According to Figure 46, most energy producers and exporters of ASEAN perform rather well regarding the diversification of export destinations. Beginning with coal, Indonesia, a regional coal producer and net exporter, engages in a rather unconcentrated coal market; the biggest share of the coal exports is to China (23%), followed by India (20%) and Japan (14%). The HHI rates for the rest of the countries, however, indicate high concentration on specific export destinations. The Philippines, with the highest HHI rate, exported almost 90% of their coal to China. As for crude oil diversity of export destinations, Brunei has the lowest HHI with the exports that diversified among Korea (19%), India (18%), Australia (15%), and so on. Vietnam has the second-lowest HHI, but the exports are highly concentrated on Japan (30%) and Australia (21%). Indonesia, Malaysia, and Singapore also have concentrated HHI values. Thus, by comparison, Brunei has the best relative diversity of crude oil export destinations of the ASEAN countries. Considering natural gas, there is no country with an HHI value less than 0.15. Myanmar, in contrast, has the absolute index of 1, which refers to one trading partner (Thailand). Singapore, on the other hand, has the lowest HHI of the refined oil export market, followed by Thailand. In the overall HHI diversity for energy export destinations, Indonesia has better rates across four energy products compared to other ASEAN countries.
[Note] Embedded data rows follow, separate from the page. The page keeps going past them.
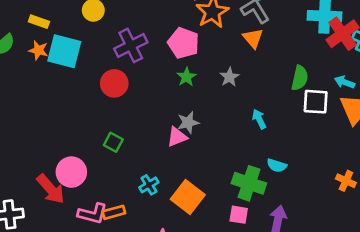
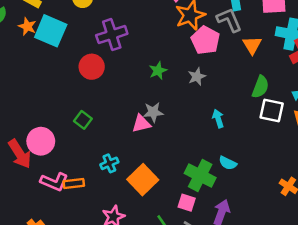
orange triangle: (253, 38) -> (252, 45), moved
pink pentagon: (183, 43) -> (205, 40), moved

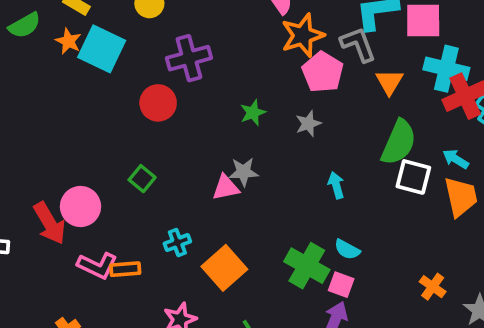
green semicircle: (260, 87) -> (399, 142), size x1.4
pink square: (187, 203) -> (341, 285), moved

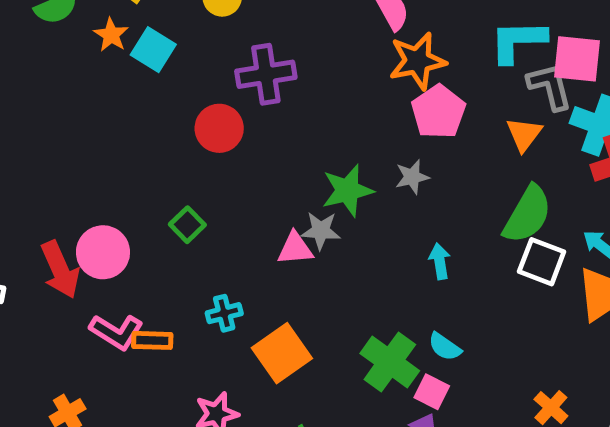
gray L-shape: (358, 44) -> (550, 86), moved
cyan square: (102, 49) -> (153, 50), size x0.7
green star: (253, 113) -> (348, 190), moved, size x1.5

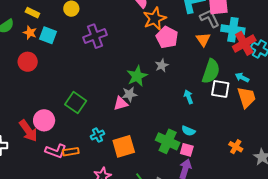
red circle: (219, 128) -> (28, 62), moved
green square: (187, 225) -> (76, 103), size x1.5
cyan arrow: (440, 261) -> (189, 97), moved
orange square: (282, 353) -> (124, 146), turned 30

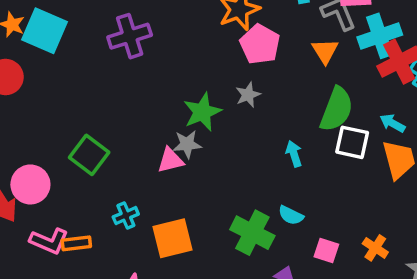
cyan cross: (233, 30) -> (380, 36), turned -30
cyan square: (48, 35) -> (45, 31), size x1.4
pink square: (187, 150) -> (326, 250), moved

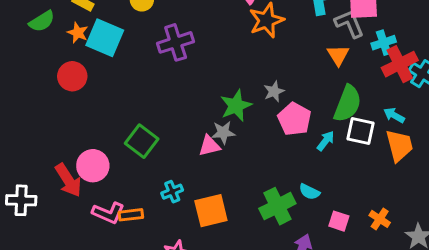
cyan cross: (380, 36) -> (384, 43), size x0.7
pink pentagon: (260, 44) -> (294, 119), moved
cyan arrow: (294, 154) -> (326, 141), moved, turned 55
green cross: (252, 233) -> (277, 206), turned 36

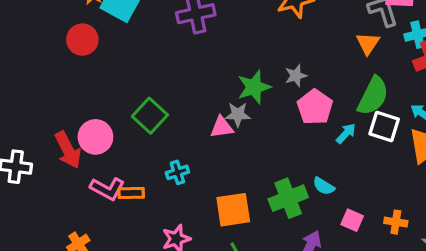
orange square: (211, 211) -> (233, 210), moved
orange cross: (380, 219) -> (396, 222), turned -30

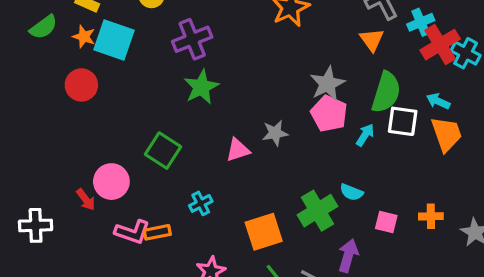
gray star: (296, 76) -> (327, 84), moved, size x1.5
green star: (254, 87) -> (201, 87), moved
gray star: (238, 114) -> (275, 133), moved
red arrow: (68, 150) -> (86, 199), size x0.6

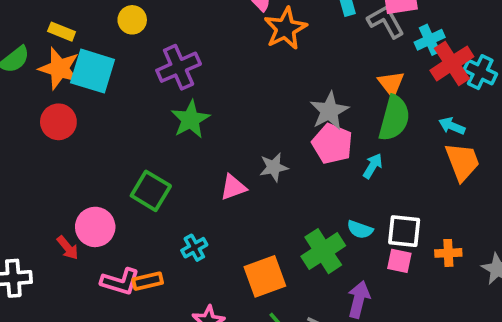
orange star: (84, 37) -> (59, 68), size x1.6
orange triangle: (372, 40) -> (391, 83), moved
white square: (403, 121) -> (404, 231), moved

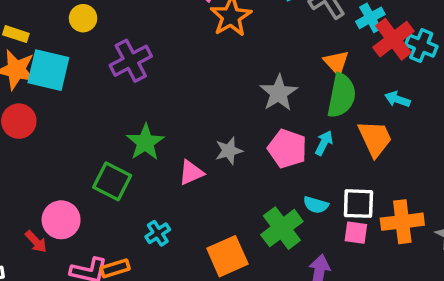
green star: (190, 119) -> (145, 142), moved
pink pentagon: (332, 144) -> (287, 149), moved
orange trapezoid: (462, 162) -> (375, 138), moved
orange cross: (448, 253) -> (402, 222), size x1.6

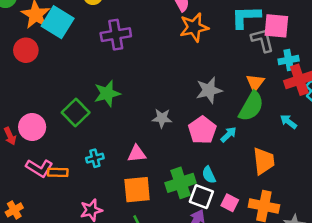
orange trapezoid: (375, 138) -> (264, 161), moved
pink triangle: (191, 173) -> (137, 154), moved
white square: (358, 204) -> (201, 197), moved
cyan semicircle: (316, 205) -> (209, 175), turned 30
Figure 46. Market concentration of energy exports.

Figure 46. Market concentration of energy exports.

3.5.3. Energy Market: Diversity of Import Source Countries

While the lack of diversified trade partners for energy-exporting countries is linked to economic dependence, the lack of import source countries (or suppliers) indicates supply dependence. A concentrated energy market hinders the resilience of the energy system against disruptions or sudden price changes. By diversifying import counterparts, the country can switch to other trading partners during emergency and leverage the risk of overreliance.

According to Figure 47, the Myanmar energy market is highly concentrated. In fact, the value of 1 suggests that there is only one trade partner available. However, it is possible that this is because Myanmar is new to the external market and its economic development is still evolving. Even distribution and diversification of energy import suppliers is essential in reducing the vulnerability of this circumstance. Cambodia also has a similar issue in terms of the crude oil market. Similarly, the Philippines’ coal market concentration is also concentrated on one trading partner, e.g., 97% of the Philippines’ coal imports are from Indonesia. Countries with the best HHI diversity indicator that reflects an unconcentrated market condition are Singapore’s refined oil sector (0.07), followed by Thailand from the same category (0.12). Malaysia’s crude oil and the Philippines’ natural gas HHI values of 0.13 also represent diversified import source countries.
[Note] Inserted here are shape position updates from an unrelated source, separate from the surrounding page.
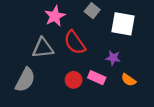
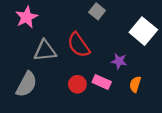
pink star: (55, 16) -> (26, 17), moved
white square: (123, 24) -> (143, 31), moved, turned 30
orange semicircle: (129, 80) -> (135, 84), turned 72

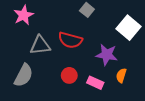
red semicircle: (79, 45) -> (70, 40), turned -40
purple star: (119, 61) -> (107, 55), size x1.5
pink rectangle: (102, 82) -> (95, 83), moved

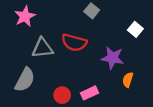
white square: (128, 28) -> (135, 29), size x0.6
red circle: (69, 75) -> (62, 95), moved
pink rectangle: (95, 83) -> (89, 93), moved, turned -49

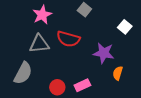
pink star: (25, 16) -> (42, 15), moved

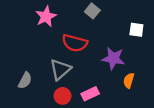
white square: (125, 27) -> (136, 30), turned -32
gray triangle: (39, 44) -> (60, 69), moved, turned -35
gray semicircle: (23, 73) -> (25, 80), size x0.7

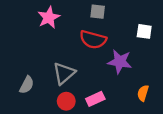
gray square: (92, 11) -> (98, 12), turned -32
red semicircle: (75, 43) -> (93, 40), moved
orange semicircle: (129, 80) -> (143, 93), moved

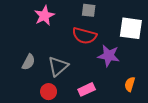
white square: (144, 31) -> (131, 28), size x1.6
gray semicircle: (27, 85) -> (28, 62), moved
red circle: (66, 101) -> (49, 92), moved

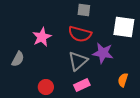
pink star: (44, 16) -> (42, 37), moved
gray semicircle: (28, 62) -> (18, 59), moved
gray triangle: (58, 66) -> (78, 61), moved

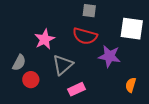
gray triangle: (78, 61) -> (63, 65), moved
pink rectangle: (82, 85) -> (76, 89), moved
red circle: (46, 87) -> (31, 80), moved

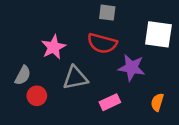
gray triangle: (63, 65) -> (75, 78), turned 30
pink rectangle: (76, 89) -> (110, 102), moved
Figure 47. Market concentration of energy imports.

Figure 47. Market concentration of energy imports.

Within this aspect, the diversification of trade counterparts for both energy-exporting and energy-importing countries is crucial to the enhancement of energy security. The rationale for improving the market concentration is to lessen vulnerability regarding possible supply or external demand disruption or other political disputes that may lead to energy insecurity.

4. Energy Security Contexts of ASEAN Member Countries

This part summarizes major findings from the previous section, identifies primary energy security issues of concern for each country as reflected through the assessment, and discusses relevant policy implications. According to considerable differences in individual performances among the nine ASEAN countries and their diverse energy contexts, these affect how the findings in certain indicators should be interpreted. Once the issues are identified, we discuss what the policy implications are and how policy-makers can address the problems.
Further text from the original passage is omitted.